Each line of data below must be printed exactly as written, with any pictures removed.

Stored items from a collection
BEGIN
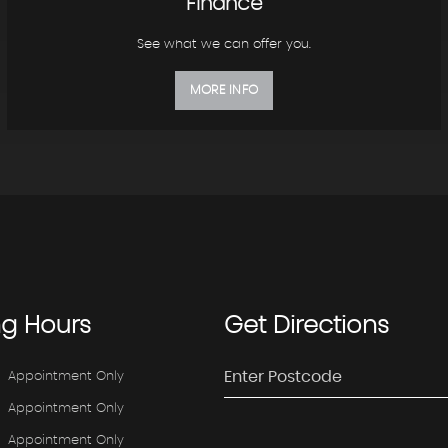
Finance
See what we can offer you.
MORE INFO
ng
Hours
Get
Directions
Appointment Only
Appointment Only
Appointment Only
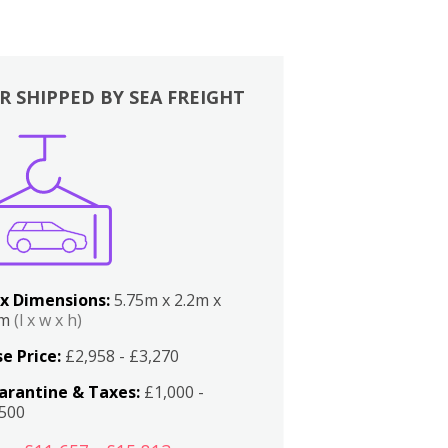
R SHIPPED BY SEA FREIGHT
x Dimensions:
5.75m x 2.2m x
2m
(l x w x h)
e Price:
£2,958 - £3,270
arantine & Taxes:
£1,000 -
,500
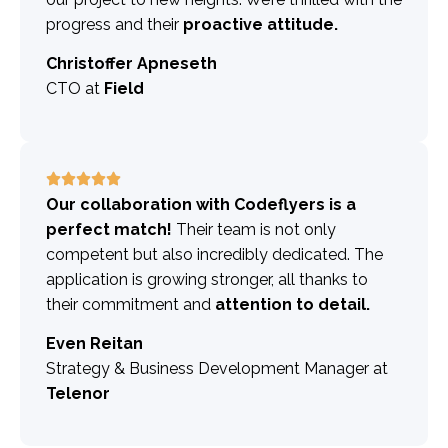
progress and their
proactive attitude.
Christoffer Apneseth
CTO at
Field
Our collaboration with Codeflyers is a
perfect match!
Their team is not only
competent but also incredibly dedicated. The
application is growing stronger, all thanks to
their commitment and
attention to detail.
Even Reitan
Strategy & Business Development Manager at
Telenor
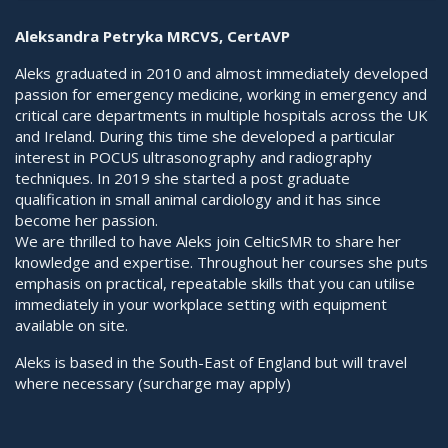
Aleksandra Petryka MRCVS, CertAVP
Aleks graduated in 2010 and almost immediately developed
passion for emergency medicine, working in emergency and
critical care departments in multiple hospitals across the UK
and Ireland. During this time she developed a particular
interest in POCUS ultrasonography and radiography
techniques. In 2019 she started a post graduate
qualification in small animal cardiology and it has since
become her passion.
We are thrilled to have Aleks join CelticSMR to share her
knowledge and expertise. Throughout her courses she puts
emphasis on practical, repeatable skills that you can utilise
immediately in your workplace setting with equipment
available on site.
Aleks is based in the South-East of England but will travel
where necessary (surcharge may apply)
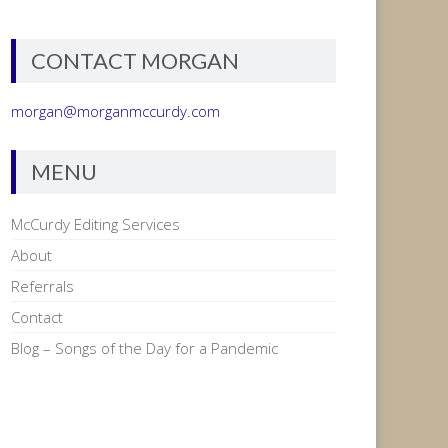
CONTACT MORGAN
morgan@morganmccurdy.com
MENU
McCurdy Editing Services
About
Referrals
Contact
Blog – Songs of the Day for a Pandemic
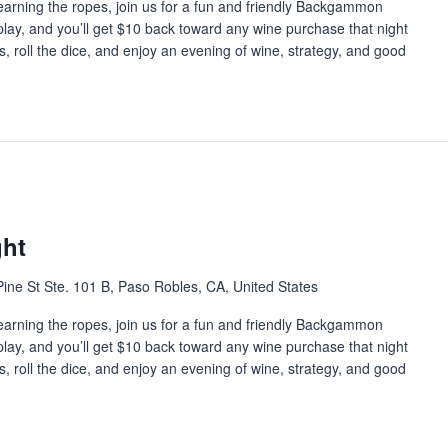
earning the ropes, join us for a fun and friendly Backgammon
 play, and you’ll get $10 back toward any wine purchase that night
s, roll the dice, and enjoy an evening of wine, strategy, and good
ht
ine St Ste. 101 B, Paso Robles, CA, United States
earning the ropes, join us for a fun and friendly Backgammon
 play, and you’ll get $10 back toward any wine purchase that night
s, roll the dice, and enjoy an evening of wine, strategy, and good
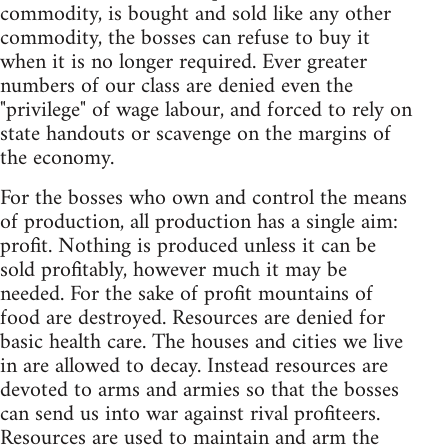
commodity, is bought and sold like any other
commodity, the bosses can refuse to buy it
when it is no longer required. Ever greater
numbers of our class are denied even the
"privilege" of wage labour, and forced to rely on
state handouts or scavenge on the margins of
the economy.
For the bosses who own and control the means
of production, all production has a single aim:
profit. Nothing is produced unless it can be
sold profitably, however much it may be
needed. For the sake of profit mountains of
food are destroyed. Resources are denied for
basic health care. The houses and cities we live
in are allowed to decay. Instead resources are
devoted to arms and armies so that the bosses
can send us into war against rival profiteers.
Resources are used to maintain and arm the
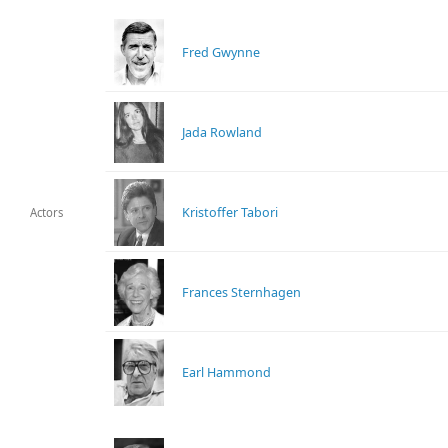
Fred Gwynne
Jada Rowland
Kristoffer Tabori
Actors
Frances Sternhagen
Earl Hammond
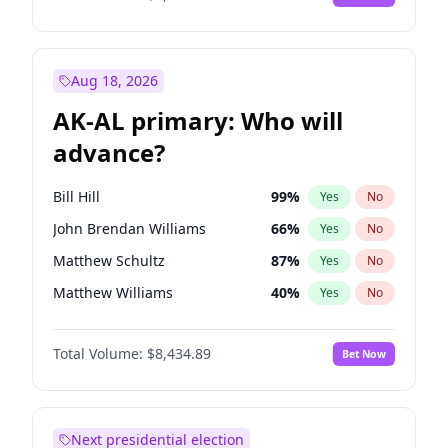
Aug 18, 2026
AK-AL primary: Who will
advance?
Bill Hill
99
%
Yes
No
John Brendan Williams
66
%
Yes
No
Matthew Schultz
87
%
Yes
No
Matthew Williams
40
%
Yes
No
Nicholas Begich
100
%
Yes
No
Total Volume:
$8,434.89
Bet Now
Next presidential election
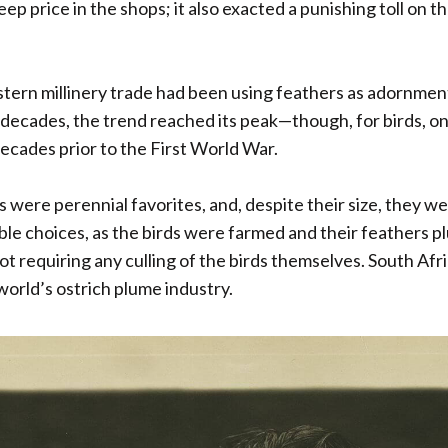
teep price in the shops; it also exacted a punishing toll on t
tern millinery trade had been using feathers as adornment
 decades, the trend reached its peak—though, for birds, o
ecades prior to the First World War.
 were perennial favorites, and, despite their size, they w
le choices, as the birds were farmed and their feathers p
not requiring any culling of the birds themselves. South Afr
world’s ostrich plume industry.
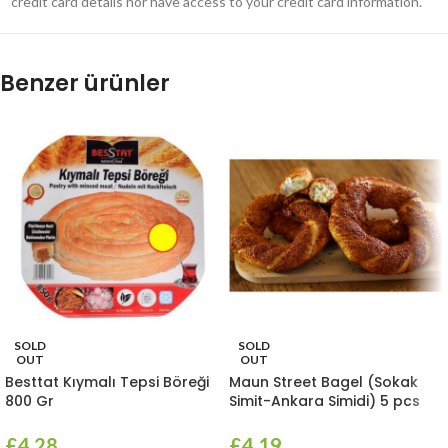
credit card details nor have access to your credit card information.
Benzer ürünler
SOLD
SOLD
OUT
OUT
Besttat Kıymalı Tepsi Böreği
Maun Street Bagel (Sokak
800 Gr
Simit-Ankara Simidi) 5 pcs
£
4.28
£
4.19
END
SOLUTION FOR THIS EXERCISE
Finance
See what we can offer you.
MORE INFO
ng
Hours
Get
Directions
Appointment Only
Appointment Only
Appointment Only
R SHIPPED BY SEA FREIGHT
x Dimensions:
5.75m x 2.2m x
2m
(l x w x h)
e Price:
£2,958 - £3,270
arantine & Taxes:
£1,000 -
,500
progress and their
proactive attitude.
Christoffer Apneseth
CTO at
Field
Our collaboration with Codeflyers is a
perfect match!
Their team is not only
competent but also incredibly dedicated. The
application is growing stronger, all thanks to
their commitment and
attention to detail.
Even Reitan
Strategy & Business Development Manager at
Telenor
Aleksandra Petryka MRCVS, CertAVP
Aleks graduated in 2010 and almost immediately developed
passion for emergency medicine, working in emergency and
critical care departments in multiple hospitals across the UK
and Ireland. During this time she developed a particular
interest in POCUS ultrasonography and radiography
techniques. In 2019 she started a post graduate
qualification in small animal cardiology and it has since
become her passion.
We are thrilled to have Aleks join CelticSMR to share her
knowledge and expertise. Throughout her courses she puts
emphasis on practical, repeatable skills that you can utilise
immediately in your workplace setting with equipment
available on site.
Aleks is based in the South-East of England but will travel
where necessary (surcharge may apply)
CONTACT MORGAN
morgan@morganmccurdy.com
MENU
McCurdy Editing Services
About
Referrals
Contact
Blog – Songs of the Day for a Pandemic
earning the ropes, join us for a fun and friendly Backgammon
 play, and you’ll get $10 back toward any wine purchase that night
s, roll the dice, and enjoy an evening of wine, strategy, and good
ht
ine St Ste. 101 B, Paso Robles, CA, United States
earning the ropes, join us for a fun and friendly Backgammon
 play, and you’ll get $10 back toward any wine purchase that night
s, roll the dice, and enjoy an evening of wine, strategy, and good
commodity, is bought and sold like any other
commodity, the bosses can refuse to buy it
when it is no longer required. Ever greater
numbers of our class are denied even the
"privilege" of wage labour, and forced to rely on
state handouts or scavenge on the margins of
the economy.
For the bosses who own and control the means
of production, all production has a single aim:
profit. Nothing is produced unless it can be
sold profitably, however much it may be
needed. For the sake of profit mountains of
food are destroyed. Resources are denied for
basic health care. The houses and cities we live
in are allowed to decay. Instead resources are
devoted to arms and armies so that the bosses
can send us into war against rival profiteers.
Resources are used to maintain and arm the
Fred Gwynne
Jada Rowland
Kristoffer Tabori
Actors
Frances Sternhagen
Earl Hammond
Aug 18, 2026
AK-AL primary: Who will
advance?
Bill Hill
99
%
Yes
No
John Brendan Williams
66
%
Yes
No
Matthew Schultz
87
%
Yes
No
Matthew Williams
40
%
Yes
No
Nicholas Begich
100
%
Yes
No
Total Volume:
$8,434.89
Bet Now
Next presidential election
teep price in the shops; it also exacted a punishing toll on t
tern millinery trade had been using feathers as adornment
 decades, the trend reached its peak—though, for birds, o
ecades prior to the First World War.
 were perennial favorites, and, despite their size, they w
le choices, as the birds were farmed and their feathers p
not requiring any culling of the birds themselves. South Afr
world’s ostrich plume industry.
credit card details nor have access to your credit card information.
Benzer ürünler
SOLD
SOLD
OUT
OUT
Besttat Kıymalı Tepsi Böreği
Maun Street Bagel (Sokak
800 Gr
Simit-Ankara Simidi) 5 pcs
£
4.28
£
4.19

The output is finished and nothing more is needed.